The above is my picture carrying a sling bag made of cloth, on my shoulder. Though it does not look smart, I usually use this bag to carry a book / newspaper, for small purchases of vegetables that I make on the go etc etc. Its main merit is that all the weight it exerts on your shoulder, is of content in the bag, nothing much of the bare bag, as it is made of cloth only.
It’s not this merit of the bag that prompts me to write the present article, rather something else. Whenever I board the train or bus or walk on the road with it, in Mumbai, I always find people looking at me quite curiously from afar. The looks I am speaking of, is not a normal one, rather a very special and significant one, that is, they brand me as a trade unionist from Kolkata—of those militant trade unionism of seventies, eighties and nineties. This was the period of violent trade unionism, the like of which [ except Dutta samanta’s] was not seen in India before. This brought Kolkata a bad reputation, and in some circle butt of jokes .
Initially, the trade union movement served well, people at the bottom layer who were deprived for ages were made conscious of their rights, they were for the first time told that they also have share in the wealth of the country, they were not less than others.
This new consciousness made them excited, and involved them actively, banished their mental bondage. This was a great idea, but should have been backed by proper knowledge that unless the industry survived, they won’t—that would stop the movement from going too far….. The leadership of working class wielded enormous power in their new found position, and used the power for their selfish end. Workers exerted their rights only, did no duties. Workers went berserk in the work place. All around there were violence , indiscipline and anarchy. Industry was scared, and ran away from Bengal to north, south and west of India. [Apart from ‘ freight equalisation’ of Central Govt,] This was the real nemesis of Bal Gangadhar Tilak’s “ What Bengal thinks today whole India thinks tomorrow”.

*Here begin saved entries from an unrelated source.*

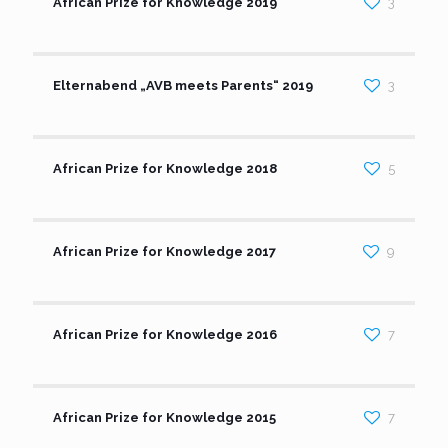
African Prize for Knowledge 2019
3
Elternabend „AVB meets Parents“ 2019
3
African Prize for Knowledge 2018
5
African Prize for Knowledge 2017
9
African Prize for Knowledge 2016
7
African Prize for Knowledge 2015
7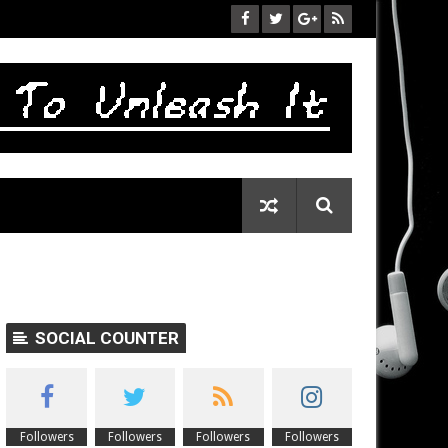
SOCIAL COUNTER
Followers
Followers
Followers
Followers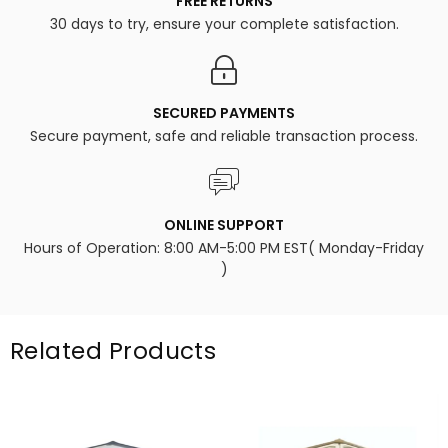
FREE RETURNS
30 days to try, ensure your complete satisfaction.
SECURED PAYMENTS
Secure payment, safe and reliable transaction process.
ONLINE SUPPORT
Hours of Operation: 8:00 AM-5:00 PM EST( Monday-Friday
)
Related Products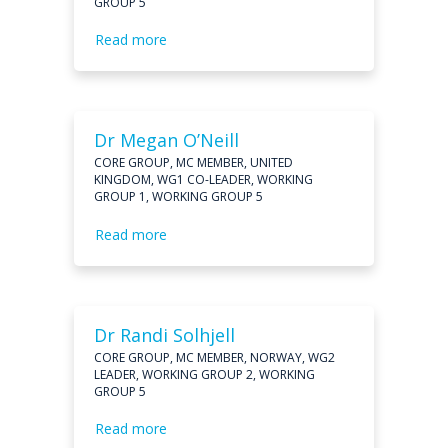
GROUP 5
Read more
Dr Megan O’Neill
CORE GROUP, MC MEMBER, UNITED
KINGDOM, WG1 CO-LEADER, WORKING
GROUP 1, WORKING GROUP 5
Read more
Dr Randi Solhjell
CORE GROUP, MC MEMBER, NORWAY, WG2
LEADER, WORKING GROUP 2, WORKING
GROUP 5
Read more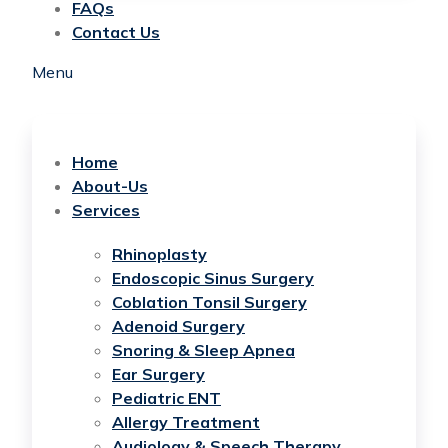
FAQs
Contact Us
Menu
Home
About-Us
Services
Rhinoplasty
Endoscopic Sinus Surgery
Coblation Tonsil Surgery
Adenoid Surgery
Snoring & Sleep Apnea
Ear Surgery
Pediatric ENT
Allergy Treatment
Audiology & Speech Therapy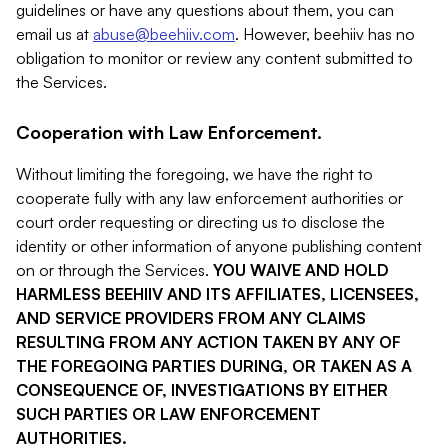
guidelines or have any questions about them, you can
email us at
abuse@beehiiv.com
. However, beehiiv has no
obligation to monitor or review any content submitted to
the Services.
Cooperation with Law Enforcement.
Without limiting the foregoing, we have the right to
cooperate fully with any law enforcement authorities or
court order requesting or directing us to disclose the
identity or other information of anyone publishing content
on or through the Services.
YOU WAIVE AND HOLD
HARMLESS BEEHIIV AND ITS AFFILIATES, LICENSEES,
AND SERVICE PROVIDERS FROM ANY CLAIMS
RESULTING FROM ANY ACTION TAKEN BY ANY OF
THE FOREGOING PARTIES DURING, OR TAKEN AS A
CONSEQUENCE OF, INVESTIGATIONS BY EITHER
SUCH PARTIES OR LAW ENFORCEMENT
AUTHORITIES.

I think my neta-bag stokes the memory of those days in the mind of my onlookers. The worker leaders would always carry this bag on their shoulder all over the place and they would wear on an unkempt look, which together bore an ‘intellectual look’ that sold well to their fellow workers. These leaders were no mean people, they wielded enormous power in society of course, in Governmental level to a large extent. Their access were everywhere—land, air and water; their power were ultimate for a man on the street.
All of them would carry this bag that I use as in the picture. Incidentally, my look at this age of 65, although un-intentionally, look almost the same, with my short hairs turned grey standing straight on my scalp refusing to lie down, also as a matter of habit I cannot care much for my dress.
This is the story of my Neta-bag, and analysis why I draw attraction from around in Mumbai. I have decided though the bag carries an unwanted attention from people all around in Mumbai, I shall continue to use it in future also. It is convenient, you may also use it. With the progressive use, it will be a style statement, and neta-bag may soon go into the Oxford dictionary in near future. Many great things in use had a humble or negative beginning.